*What you will do*
The range to repeat runs from the line with "23.05.2014, стр. 4" to the last line below, both ends included; give it exactly and without pictures.

Data extracted from a collection
::::::

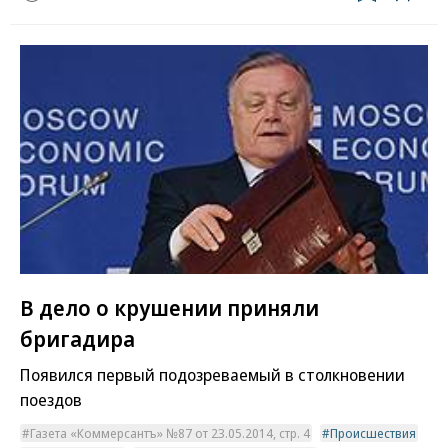
В дело о крушении приняли
бригадира
Появился первый подозреваемый в столкновении
поездов
Газета «Коммерсантъ» №87 от 23.05.2014, стр. 4
Происшествия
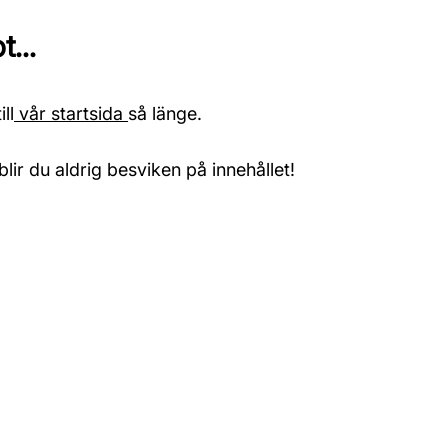
...
ll
vår startsida
så länge.
blir du aldrig besviken på innehållet!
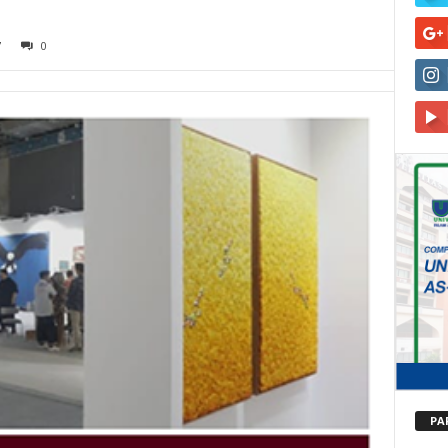
7
0
PA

::::::

*Result of the task*
Газета «Коммерсантъ» №87 от 23.05.2014, стр. 4
Происшествия
...
ll
vår startsida
så länge.
blir du aldrig besviken på innehållet!
7
0
PA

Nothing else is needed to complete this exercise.